WORK INSTRUCTION
Copy out the lines below that hold the word "memperkuat".

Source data
____

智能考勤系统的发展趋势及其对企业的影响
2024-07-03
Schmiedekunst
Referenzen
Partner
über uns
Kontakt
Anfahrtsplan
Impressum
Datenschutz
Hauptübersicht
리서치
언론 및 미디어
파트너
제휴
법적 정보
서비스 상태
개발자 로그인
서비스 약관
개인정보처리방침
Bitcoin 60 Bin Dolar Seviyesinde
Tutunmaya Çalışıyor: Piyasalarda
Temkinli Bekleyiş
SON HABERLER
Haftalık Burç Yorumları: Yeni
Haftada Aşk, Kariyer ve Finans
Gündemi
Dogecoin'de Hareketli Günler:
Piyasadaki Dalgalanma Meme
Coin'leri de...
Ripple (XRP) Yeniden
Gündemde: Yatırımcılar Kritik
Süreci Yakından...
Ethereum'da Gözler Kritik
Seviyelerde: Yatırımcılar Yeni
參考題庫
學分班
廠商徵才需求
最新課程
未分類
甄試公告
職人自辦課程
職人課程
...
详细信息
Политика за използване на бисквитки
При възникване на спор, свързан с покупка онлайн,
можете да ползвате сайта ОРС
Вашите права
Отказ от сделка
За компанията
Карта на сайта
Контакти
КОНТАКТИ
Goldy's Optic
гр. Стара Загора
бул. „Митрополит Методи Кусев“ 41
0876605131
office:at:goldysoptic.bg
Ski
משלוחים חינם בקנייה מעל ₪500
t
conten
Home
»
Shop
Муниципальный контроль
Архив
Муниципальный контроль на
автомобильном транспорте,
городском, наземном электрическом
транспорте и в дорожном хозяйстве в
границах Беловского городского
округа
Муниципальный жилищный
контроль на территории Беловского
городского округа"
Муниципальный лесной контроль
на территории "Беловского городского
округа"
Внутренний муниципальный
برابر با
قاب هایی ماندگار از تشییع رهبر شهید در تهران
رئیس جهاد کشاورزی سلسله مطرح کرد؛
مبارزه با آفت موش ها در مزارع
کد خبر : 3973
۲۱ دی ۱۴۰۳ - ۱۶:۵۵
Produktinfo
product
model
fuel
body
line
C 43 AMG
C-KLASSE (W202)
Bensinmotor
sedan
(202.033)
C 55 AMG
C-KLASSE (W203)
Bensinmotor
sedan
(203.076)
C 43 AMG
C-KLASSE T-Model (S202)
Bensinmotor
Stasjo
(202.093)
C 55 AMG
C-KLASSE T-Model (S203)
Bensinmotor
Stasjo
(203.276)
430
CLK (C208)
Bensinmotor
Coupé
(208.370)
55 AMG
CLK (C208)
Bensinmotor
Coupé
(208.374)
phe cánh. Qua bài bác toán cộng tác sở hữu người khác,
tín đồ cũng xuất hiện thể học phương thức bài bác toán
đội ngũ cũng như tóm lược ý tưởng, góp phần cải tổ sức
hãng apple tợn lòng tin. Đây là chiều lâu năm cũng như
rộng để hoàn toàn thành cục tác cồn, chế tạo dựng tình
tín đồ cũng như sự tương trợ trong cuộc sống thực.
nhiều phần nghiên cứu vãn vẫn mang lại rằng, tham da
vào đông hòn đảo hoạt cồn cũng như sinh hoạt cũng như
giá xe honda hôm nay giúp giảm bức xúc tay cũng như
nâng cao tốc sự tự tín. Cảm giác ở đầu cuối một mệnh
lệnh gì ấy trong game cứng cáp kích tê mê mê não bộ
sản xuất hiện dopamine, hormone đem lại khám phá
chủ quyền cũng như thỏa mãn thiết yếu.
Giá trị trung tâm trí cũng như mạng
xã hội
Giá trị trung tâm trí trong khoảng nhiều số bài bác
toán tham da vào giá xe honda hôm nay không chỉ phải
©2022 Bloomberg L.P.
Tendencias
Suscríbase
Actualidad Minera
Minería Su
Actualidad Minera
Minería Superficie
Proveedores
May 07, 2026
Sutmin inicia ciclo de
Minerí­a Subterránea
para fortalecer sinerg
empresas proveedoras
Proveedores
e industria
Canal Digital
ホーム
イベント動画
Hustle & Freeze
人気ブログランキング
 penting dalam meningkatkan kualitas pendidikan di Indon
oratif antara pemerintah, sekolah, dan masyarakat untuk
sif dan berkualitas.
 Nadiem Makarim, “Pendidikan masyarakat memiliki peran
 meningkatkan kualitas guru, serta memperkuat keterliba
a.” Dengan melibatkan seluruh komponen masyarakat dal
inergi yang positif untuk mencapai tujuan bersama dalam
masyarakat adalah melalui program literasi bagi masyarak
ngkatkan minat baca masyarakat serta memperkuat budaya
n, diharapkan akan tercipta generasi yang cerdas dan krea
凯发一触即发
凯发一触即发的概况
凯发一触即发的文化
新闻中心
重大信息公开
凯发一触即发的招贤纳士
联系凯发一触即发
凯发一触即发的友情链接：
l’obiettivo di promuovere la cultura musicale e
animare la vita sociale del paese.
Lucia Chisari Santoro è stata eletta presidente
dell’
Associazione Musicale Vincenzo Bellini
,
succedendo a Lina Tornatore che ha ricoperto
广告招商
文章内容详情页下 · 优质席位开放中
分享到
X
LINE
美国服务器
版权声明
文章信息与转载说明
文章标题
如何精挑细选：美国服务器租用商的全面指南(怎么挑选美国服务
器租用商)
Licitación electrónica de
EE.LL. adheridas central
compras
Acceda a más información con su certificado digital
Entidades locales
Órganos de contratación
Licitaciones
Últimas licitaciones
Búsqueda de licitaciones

____

RESULT BELOW
 meningkatkan kualitas guru, serta memperkuat keterliba
ngkatkan minat baca masyarakat serta memperkuat budaya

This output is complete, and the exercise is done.